> **About this exercise**
Entries follow. Give back exactly the lines starting at the one containing "L'endemà els protagonistes" and ending at the one containing "Genís, a l'església de la població.", and no other lines.

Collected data
§

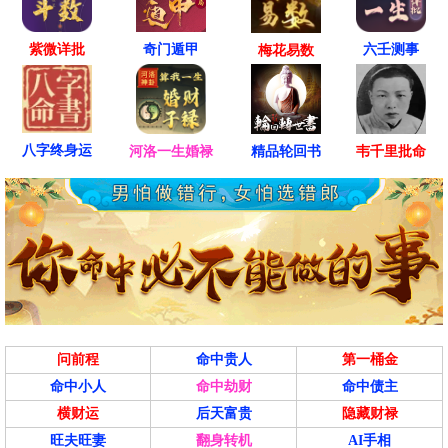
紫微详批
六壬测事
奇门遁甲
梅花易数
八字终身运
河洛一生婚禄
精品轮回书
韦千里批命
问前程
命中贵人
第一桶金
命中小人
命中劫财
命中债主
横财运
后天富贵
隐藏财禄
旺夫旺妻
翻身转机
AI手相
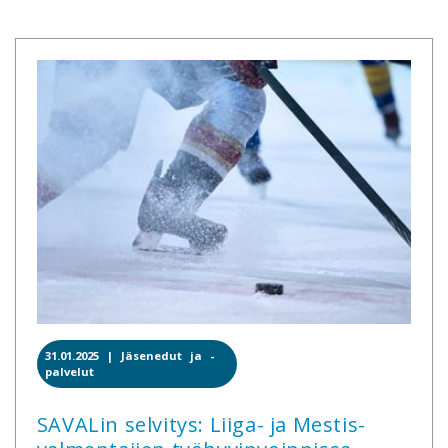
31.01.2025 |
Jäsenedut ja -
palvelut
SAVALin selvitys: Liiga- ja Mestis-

§

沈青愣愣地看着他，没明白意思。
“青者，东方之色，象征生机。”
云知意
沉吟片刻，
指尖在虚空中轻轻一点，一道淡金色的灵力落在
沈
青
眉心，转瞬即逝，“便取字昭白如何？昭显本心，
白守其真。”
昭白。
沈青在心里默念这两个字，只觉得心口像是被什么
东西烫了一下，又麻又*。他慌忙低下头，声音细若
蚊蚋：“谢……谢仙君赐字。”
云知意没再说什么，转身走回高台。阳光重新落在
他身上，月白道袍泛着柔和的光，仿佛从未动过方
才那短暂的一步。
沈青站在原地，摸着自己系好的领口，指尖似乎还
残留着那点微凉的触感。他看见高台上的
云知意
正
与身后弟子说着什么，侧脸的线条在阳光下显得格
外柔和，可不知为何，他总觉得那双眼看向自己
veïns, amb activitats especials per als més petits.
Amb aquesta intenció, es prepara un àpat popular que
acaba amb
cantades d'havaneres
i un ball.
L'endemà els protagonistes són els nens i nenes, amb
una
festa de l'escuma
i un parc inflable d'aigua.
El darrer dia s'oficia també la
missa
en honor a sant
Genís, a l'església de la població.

§

> **Solution**
L'endemà els protagonistes són els nens i nenes, amb
una
festa de l'escuma
i un parc inflable d'aigua.
El darrer dia s'oficia també la
missa
en honor a sant
Genís, a l'església de la població.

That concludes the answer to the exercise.